The news was a disappointment but not a surprise to many in Southwest Virginia; just a year ago, FEMA made the same ruling after a similar flood hit the Buchanan County community of Hurley. In that case, the state appealed the decision and the federal agency denied the request a second time, saying that the damage wasn’t significant enough to warrant aid.
“Unfortunately with the Whitewood flood, we’re seeing the exact same pattern,” Youngkin said during a stop in Bristol on Wednesday morning as part of the Cardinal News Speaker Series. (He also announced that state aid for Hurley should arrive by Christmas; see previous story.)
The night of July 12, the areas around Whitewood, Pilgrim’s Knob and Jewell Valley were hit with up to 6 inches of rain in just a few hours. The downpour, and the runoff from the surrounding steep hillsides, swelled the Dismal River and its tributaries, sending water rushing into homes and sweeping away vehicles and bridges.
An assessment by the Virginia Department of Emergency Management determined that 33 structures were destroyed. Another 33 sustained major damage, and two dozen had minor damage. Many roads were damaged, and power and water were knocked out to much of the area.
Buchanan County is eligible for FEMA funding to help pay for infrastructure repairs, but no money will be available to individual property owners. Even if FEMA had granted the state’s request for individual assistance, the most any homeowner could have received is about $35,000, and the average FEMA payout is closer to $5,000.

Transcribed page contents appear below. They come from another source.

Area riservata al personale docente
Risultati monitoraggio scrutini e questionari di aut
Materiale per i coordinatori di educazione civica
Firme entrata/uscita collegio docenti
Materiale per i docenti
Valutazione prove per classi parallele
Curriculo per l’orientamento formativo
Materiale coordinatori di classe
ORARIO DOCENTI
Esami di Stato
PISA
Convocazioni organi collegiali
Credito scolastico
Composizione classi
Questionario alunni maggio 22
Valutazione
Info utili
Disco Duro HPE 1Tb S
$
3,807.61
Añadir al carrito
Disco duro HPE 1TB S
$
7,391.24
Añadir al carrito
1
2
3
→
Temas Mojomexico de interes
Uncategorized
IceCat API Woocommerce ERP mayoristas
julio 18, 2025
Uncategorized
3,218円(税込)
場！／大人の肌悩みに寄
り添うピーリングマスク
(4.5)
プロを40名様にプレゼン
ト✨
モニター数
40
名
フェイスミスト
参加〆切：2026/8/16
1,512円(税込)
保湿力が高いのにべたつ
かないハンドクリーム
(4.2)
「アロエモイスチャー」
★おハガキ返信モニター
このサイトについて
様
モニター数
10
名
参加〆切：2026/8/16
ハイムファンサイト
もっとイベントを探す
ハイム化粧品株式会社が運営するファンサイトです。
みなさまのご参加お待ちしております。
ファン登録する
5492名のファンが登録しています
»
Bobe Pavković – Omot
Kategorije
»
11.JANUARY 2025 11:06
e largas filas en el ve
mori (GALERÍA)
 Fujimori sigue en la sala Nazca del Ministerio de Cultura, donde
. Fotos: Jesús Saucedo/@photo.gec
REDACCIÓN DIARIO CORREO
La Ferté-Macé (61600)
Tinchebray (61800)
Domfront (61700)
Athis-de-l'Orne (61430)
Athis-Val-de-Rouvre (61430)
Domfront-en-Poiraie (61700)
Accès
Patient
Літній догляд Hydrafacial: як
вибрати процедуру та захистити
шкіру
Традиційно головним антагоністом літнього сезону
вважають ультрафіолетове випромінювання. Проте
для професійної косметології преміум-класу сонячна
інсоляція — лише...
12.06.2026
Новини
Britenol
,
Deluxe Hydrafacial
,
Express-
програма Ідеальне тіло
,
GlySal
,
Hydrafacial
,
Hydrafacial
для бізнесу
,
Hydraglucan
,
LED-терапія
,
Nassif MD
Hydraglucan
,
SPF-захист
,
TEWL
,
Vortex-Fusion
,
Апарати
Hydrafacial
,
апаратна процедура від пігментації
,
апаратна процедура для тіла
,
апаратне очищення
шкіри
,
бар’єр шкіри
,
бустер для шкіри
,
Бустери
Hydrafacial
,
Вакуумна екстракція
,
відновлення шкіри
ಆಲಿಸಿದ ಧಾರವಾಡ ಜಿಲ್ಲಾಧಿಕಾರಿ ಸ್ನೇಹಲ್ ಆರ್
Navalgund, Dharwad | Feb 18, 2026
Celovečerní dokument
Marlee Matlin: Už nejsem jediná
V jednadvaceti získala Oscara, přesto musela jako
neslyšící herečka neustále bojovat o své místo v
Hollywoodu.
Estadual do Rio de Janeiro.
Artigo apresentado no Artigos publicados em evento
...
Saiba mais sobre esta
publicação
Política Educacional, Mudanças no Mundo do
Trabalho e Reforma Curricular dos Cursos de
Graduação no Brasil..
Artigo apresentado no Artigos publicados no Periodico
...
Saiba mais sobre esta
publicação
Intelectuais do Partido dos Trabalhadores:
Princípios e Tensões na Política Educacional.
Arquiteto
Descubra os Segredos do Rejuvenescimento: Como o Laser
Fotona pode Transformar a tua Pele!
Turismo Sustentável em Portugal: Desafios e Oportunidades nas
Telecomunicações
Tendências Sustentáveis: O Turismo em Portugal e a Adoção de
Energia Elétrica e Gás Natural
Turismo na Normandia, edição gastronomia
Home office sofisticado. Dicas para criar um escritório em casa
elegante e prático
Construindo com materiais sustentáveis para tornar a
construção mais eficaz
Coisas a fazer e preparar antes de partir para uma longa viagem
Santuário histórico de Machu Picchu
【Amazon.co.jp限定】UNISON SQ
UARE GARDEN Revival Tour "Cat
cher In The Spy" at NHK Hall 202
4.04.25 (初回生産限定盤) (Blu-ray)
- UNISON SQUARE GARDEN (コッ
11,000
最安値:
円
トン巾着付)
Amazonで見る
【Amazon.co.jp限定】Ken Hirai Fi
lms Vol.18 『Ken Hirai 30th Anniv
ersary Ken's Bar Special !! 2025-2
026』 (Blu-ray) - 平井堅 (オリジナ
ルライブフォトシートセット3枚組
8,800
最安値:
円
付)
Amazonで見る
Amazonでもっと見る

Youngkin said state officials decided to not appeal FEMA’s decision this time; an appeal would require new information, and they simply don’t have any, he said. Instead, he said, they’re focusing on how to help Whitewood residents in other ways.
Among the options available to homeowners are low-interest loans offered by the federal Small Business Administration, which is operating an outreach center through Nov. 4 at the Whitewood Volunteer Fire Department.
Some rebuilding is already underway. About $700,000 in private donations has been collected for the recovery, and volunteer construction crews have started rebuilding homes that were damaged by the flood.
Youngkin said his administration has been talking with the office of Sen. Mark Warner, D-Virginia, about trying to revise the framework that FEMA uses for individual assistance. State and local officials have long said that the federal agency’s process is opaque, leaving them uncertain of why some requests are granted and others denied.
The suspicion has long been that rural areas like Buchanan County simply don’t have enough population density, or enough high-dollar homes, to meet some unknown FEMA threshold.
“It doesn’t work for so many parts of America, and particularly Virginia,” Youngkin said. “At a time when we need rapid response and can’t get it because of thresholds that in rural areas are just impossible to hit, we need to fix that.”
Meanwhile, he said, the state needs to focus on what it can do to help Whitewood. Over the last several months, the Department of Housing and Community Development has worked with other agencies to create a system to manage and disburse $11.4 million in flood recovery money for Hurley that was written into this year’s state budget. Youngkin said Wednesday that this framework could be used to create a similar effort for Whitewood – once funding is in place.
“I look forward to working with our Southwest delegation to make sure that incremental funds are included in this next year’s budget in order to provide the same kind of state support where it’s needed,” he said.